Extract from 'A walk through the woods with Zile' article
Cut-Up online journal. Amsterdam, Netherlands 2005.

'The awareness of one’s own death comes before anything else' states Zile. We look out across the city and sink deeper into our jackets. There is a lifeblood that seeps out and passes through his bones, it’s more than guts and blood and grey matter. Zile’s work reflects this – there is well constructed stills and splits of the same blood and bones: teeth and matter. With work that does not simply transcend but also mutates genres of digital media, film and sound Emile Zile is tearing down conventions of new media. Zile’s work is a hybrid of genre, style and technique whereby each individual piece stands alone yet often touches back on common themes underpinned by Zile’s relentless urge to create, to comment on the now. The hybrid serves for a unique take on subjects of the everyday, SMS messaging (5. Txt 2004) or newsreaders (6pm Personality 2001) turning them into complex worlds and intricate landscapes.
Megan Patty

Extract from 'New Artists - New Work' article
Realtime Magazine. Australia 2003.

His video work Larry Emdur’s Suit is a classic. Finding himself a contestant on The Price is Right, Zile successfully guessed the price of the Nursery package and moved up to share the stage with host Larry Emdur. This is where Zile ‘performs’ himself in a bizarre series of hand gestures and contorted postures to which Emdur responds by mirroring. Zile effectively bends the materiality of television to his will, making Emdur follow his dance. It is hilarious and very, very strange.
Linda Wallace

Extract from 'Descore' review
Realtime Onscreen supplement. Australia 2004.

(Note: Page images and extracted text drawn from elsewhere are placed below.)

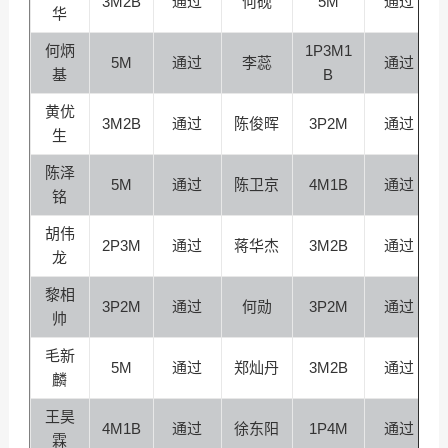
3M2B
通过
何砚
5M
通过
华
何炳
1P3M1
5M
通过
李蕊
通过
基
B
黄优
3M2B
通过
陈俊晖
3P2M
通过
生
陈泽
5M
通过
陈卫京
4M1B
通过
铭
胡伟
2P3M
通过
蒋华杰
3M2B
通过
龙
黎相
3P2M
通过
何勋
3P2M
通过
帅
毛新
5M
通过
郑灿丹
3M2B
通过
麟
王昊
4M1B
通过
徐东阳
1P4M
通过
霖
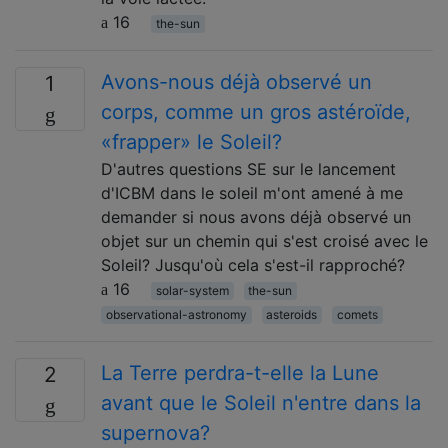
16
the-sun
Avons-nous déjà observé un
1
corps, comme un gros astéroïde,
«frapper» le Soleil?
D'autres questions SE sur le lancement
d'ICBM dans le soleil m'ont amené à me
demander si nous avons déjà observé un
objet sur un chemin qui s'est croisé avec le
Soleil? Jusqu'où cela s'est-il rapproché?
16
solar-system
the-sun
observational-astronomy
asteroids
comets
La Terre perdra-t-elle la Lune
2
avant que le Soleil n'entre dans la
supernova?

Fuck The Vampires. Gothic Politic. Duck My Punchline. Feasibly zapped from the large nimble SMS thumbs of Emile Zile, straight to the screen, 'Young Adult Thinks' presents a series of witty and emotive narrative fragments, framed by graphics and Zile's near trademark sloganeering. Sound is employed laterally throughout and in an evocative manner by Patrick Donlon ( DJ Spacey Space ) from watery sounds as a girl blows out flames through to cheesy synths that Chaplin woulda loved for the piece's more gameshow moments. Capping it nicely though, is the use of silence and the unrelenting close-up focus on the breath of Old Man Zile ( hello Konstantin ) to create an intensely personal and electric finish.